加藤は2回目の理髪まではマネキン人形状態だったが、3回目以降は多少人間味のあるような行動もとるようになった。いくらかは私のことを信用してくれるようになったのかもしれない。
ある日の理髪作業中、加藤はか細い声で私にこう尋ねてきた。
「髪が薄くなっていませんか?」
加藤は始めと終わりの挨拶以外に余計なことを口にするタイプではなかったので、私は驚きを隠せなかった。
正直言って、少し前から加藤の頭髪が異常をきたしていることには気づいていた。100円玉サイズの円形脱毛が、後頭部に目立つようになっていたのだ。最初は数箇所だった脱毛がみるみる10箇所ほどに増え、頭皮は赤くただれ、何度も掻きむしった痕があった。
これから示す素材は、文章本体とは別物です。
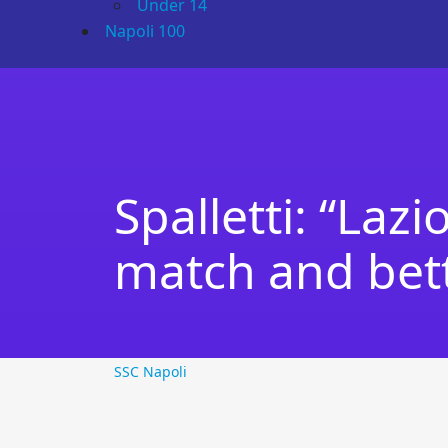
Under 14
Napoli 100
Spalletti: “Laz
match and bet
SSC Napoli
SSC Napoli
その時期にはちょうど、施設内で「そろそろ加藤の死刑が執行されるのでは」という噂が流れていた。加藤は現行犯で逮捕されているため再審もない。また世間的にも大きく認知されている事件なので、見せしめ的な意味合いも込め、早めに執行されるだろうと全員が踏んでいたのだ。
――噂が、加藤本人の耳にも入ったのかもしれない。
私は直感的にそう思った。というか、そう思わざるを得ないほど、加藤の頭皮には苦悩と恐怖が入り混じった極限の精神状態が表れていた。
正直に言おうかとも思ったが、結局私は、「いえ、変わりないですよ」と返事をした。
これ以上彼に精神的な負荷をかけるのは得策ではないと思ったのだ。
「最近の加藤は荒れてるみたいなんで、気をつけてください」と直前にメガネくんに言われていたことも大きかった。
加藤の死刑は、大方の予想から3年ほど遅れて執行された。
私が出所した後の話だ。
また別の日には、加藤の左耳の裏をバリカンで切って出血させてしまったこともあった。